第1幕というか第1作は小説 Mrs Dalloway (1925) に着想した I now, I then。 主に回想で直線的に話が進行するわけではなく叙情的ですらあったけれども、予想よりもナラティヴな印象。 身体能力を見せるというよりアクロパティックながらマイムで心情を表現するようなダンスで、 ミニマルな演出のフィジカルな現代演劇を観てるよう。 夫 Richard Dalloway と若い頃に求婚された旧友 Peter Walsh の間で揺れる Clarissa Dalloway をロマンチックに。 しかし、一番印象に残ったのは、第一次世界大戦のPTSDで苦しむ Septimus Warren Smith。 ほとんど唯一の舞台美術である大きな枠にヘルメットが置かれたり、それが静かに回収されたりする所など、象徴的にすら感じた。 我ながら意外だが、3部作中、最もナラティヴな I now, I then が楽しめた。

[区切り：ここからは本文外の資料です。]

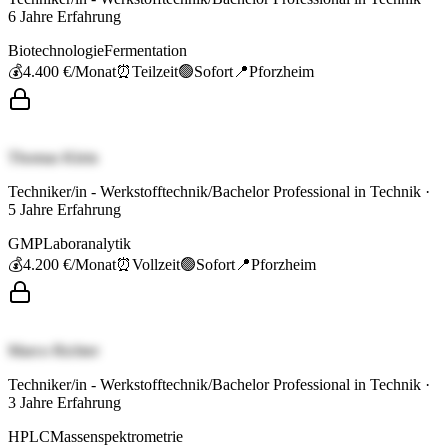
6
Jahre Erfahrung
Biotechnologie
Fermentation
💰
4.400 €
/Monat
⏰
Teilzeit
🟢
Sofort
📍
Pforzheim
Thomas Klein
Techniker/in - Werkstofftechnik/Bachelor Professional in Technik
·
5
Jahre Erfahrung
GMP
Laboranalytik
💰
4.200 €
/Monat
⏰
Vollzeit
🟢
Sofort
📍
Pforzheim
Marco Richter
Techniker/in - Werkstofftechnik/Bachelor Professional in Technik
·
3
Jahre Erfahrung
HPLC
Massenspektrometrie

第2作は小説 Orlando (1928) に着想した Becomings。 一転して、いかにもコンテンポラリーなノンナラティヴな演出。 うねうねした、しかしキレのいい動きを堪能することができた。 原作は16世紀エリザベス1世の時代から現在 (20世紀の戦間期) までの時間を旅する話だが、 金色の衣装や、スモークにレーザを使った演出は、SF的な未来の旅を思わせるものだった。
第3作は小説 The Waves (1931) に着想した Tuesday。 エンディングなどパ・ド・ドゥもあるが、大きく映されたモノクロの波の映像の前で群舞が印象的。 I now, I then が演技、 Becomings が身体能力で見せる演出としたら、 Tuesday は落ち着いたアンサンブルで見せる演出。 しかし、群舞といってもフィナーレに向けて派手に盛り上げるものではなく、時間が短めということもあってか、少々蛇足にも感じられた。
それにしても、第1作と第3作で主役を踊ったのは御年50歳という Alessandr Ferri。 さすがの演技力ということもあるが、 身体能力を見せつけるような踊りではないものの、あれだけよく身体が動くものだと感心しながら観ていた。
水曜に Большой балет: Светлый ручей [レビュー]、 金曜に Ballet de l'Opéra national de Paris: Ballets Russes [レビュー] そして土曜に Royal Ballet: Woolf Works と。 週後半にバレエのイベントシネマ上映3本を立て続けに観たわけですが、 やっぱり Woolf Works が最も楽しめたなあ、と。 コンテンポラリー作品の上映の機会も、そして来日公演の機会も、もっと増えて欲しいものです。